2015 Latest Caselaw 6452 Del

Citation : 2015 Latest Caselaw 6452 Del
Judgement Date : 1 September, 2015

Delhi High Court
Thomas Karketta vs State Thr. Narcotics Control ... on 1 September, 2015
Author: Ashutosh Kumar
*    IN THE HIGH COURT OF DELHI AT NEW DELHI
                                            Reserved on:      27.08.2015
                                            Date of decision: 01.09.2015

+                                     CRL.A. 1555/2011
     THOMAS KARKETTA
                                                             ..... Appellant
                             Through:       Mr.Ajit Sharma, Adv.

                             versus

     STATE THR. NARCOTICS CONTROL BUREAU
                                             ..... Respondent
                    Through: Ms. Alpana Pandey, APP for
                             the State with SI P.K. Jha and
                             SI Chandra Shekhar, PS Hazrat
                             Nizamuddin

CORAM:
HON'BLE MR. JUSTICE ASHUTOSH KUMAR

ASHUTOSH KUMAR , J.

1. Thomas Karketta stands convicted under Section 20 (b) (ii) (c) of the Narcotic Drugs and Psychotropic Substances Act (For Short 'NDPS Act'), for being in possession of 61.49 kg ganja by judgment dated 5/9/2011, passed by ASJ/ Special Judge- NDPS/South and South-East, Saket Court Complex, New Delhi in Session Case no. 51 A/2009 arising out of FIR no. 333/2009 (PS H. Nizamuddin).

2. By order dated 8/9/2011, he has been sentenced to undergo Rigorous Imprisonment for 10 years and to pay a fine of rupees 1 lac. and in default of payment of fine to further suffer Simple Imprisonment for 6 months.

3. The aforesaid judgment and order of conviction is under challenge in the present appeal.

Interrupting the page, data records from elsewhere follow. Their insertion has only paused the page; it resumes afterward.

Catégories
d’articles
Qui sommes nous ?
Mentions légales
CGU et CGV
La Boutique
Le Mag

4. The appellant was arrested from near ISBT, Sarai Kale Khan, near IGL pump and was found to be in possession of four bags containing a total of 61.49 kg ganja.

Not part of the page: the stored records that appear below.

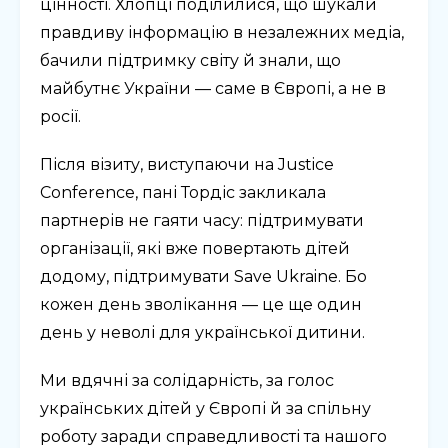
цінності. Хлопці поділилися, що шукали
правдиву інформацію в незалежних медіа,
бачили підтримку світу й знали, що
майбутнє України — саме в Європі, а не в
росії.
Після візиту, виступаючи на Justice
Conference, пані Тордіс закликала
партнерів не гаяти часу: підтримувати
організації, які вже повертають дітей
додому, підтримувати Save Ukraine. Бо
кожен день зволікання — це ще один
день у неволі для української дитини.
Ми вдячні за солідарність, за голос
українських дітей у Європі й за спільну
роботу заради справедливості та нашого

5. The prosecution case is that, while HC Som Pal Singh (PW.1), Ct. Gurvinder Singh (PW.3), SI Shivraj Bisht (PW.4) and Ct. Prakash (PW.6) were on patrolling duty on 6/8/2009, they were informed at about 5:30 PM by a Secret Informer that one person is sitting near ISBT, Sarai Kale Khan, with contraband and if raid is conducted immediately, he could be apprehended. The aforesaid information was communicated by SI Shivraj Bisht (PW.4) to the ACP, Operation Cell, where after direction was given to undertake the raid. The further case of the prosecution is that a request was made to 4 passersby to join the raid but they refused and disappeared without disclosing their identities and particulars.

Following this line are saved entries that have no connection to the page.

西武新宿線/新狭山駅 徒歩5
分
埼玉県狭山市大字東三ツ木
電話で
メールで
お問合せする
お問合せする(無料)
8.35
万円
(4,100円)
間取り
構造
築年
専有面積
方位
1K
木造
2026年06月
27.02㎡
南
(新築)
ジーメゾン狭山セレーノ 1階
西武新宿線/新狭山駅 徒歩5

6. The appellant was found sitting on two red coloured bags. He was holding the strings of other two bags in his hands. He was apprehended and was told about the information which the Police party had about him. He was made aware of his legal rights to be search in the presence of a Gazetted Officers or a Magistrate by way of a written notice under Section 50 of the NDPS Act (Ex.PW.1/A; Carbon copy Ex. PW.3/A), but the appellant refused to exercise such option. The refusal was taken down in the hand writing of the appellant (Ex.PW1/B). The appellant was also offered to search the

members of the raiding team before he was searched, but that to be was refused.

7. The four bags contained, in all, 61.49 kg ganja. SI Shivraj Bisht (PW.4) drew out samples of ganja from each of the four bags and gave serial numbers to the same. They were packed in separate cloth pullandas and were also sealed affixing the seal of SSB. FSL form was also prepared on the spot, on which also the same seal was affixed. The seal, after its use was given to HC Som Pal Singh (PW.1).

8. SI Shivraj Bisht (PW.4), prepared a rukka and sent the same to PS Hazarat Nizammudin through Ct. Gurvinder Singh (PW.3). He was also entrusted with the sealed pullandas, FSL form and seizure memo for being given to the SHO.

9. Charge-sheet was filed against the appellant on 29/10/2009, where upon cognizance was taken under Section 20(b) (ii) (c) of the NDPS Act.

10. The prosecution has relied upon 10 witnesses who were examined on its behalf to bring home the charges against the appellant.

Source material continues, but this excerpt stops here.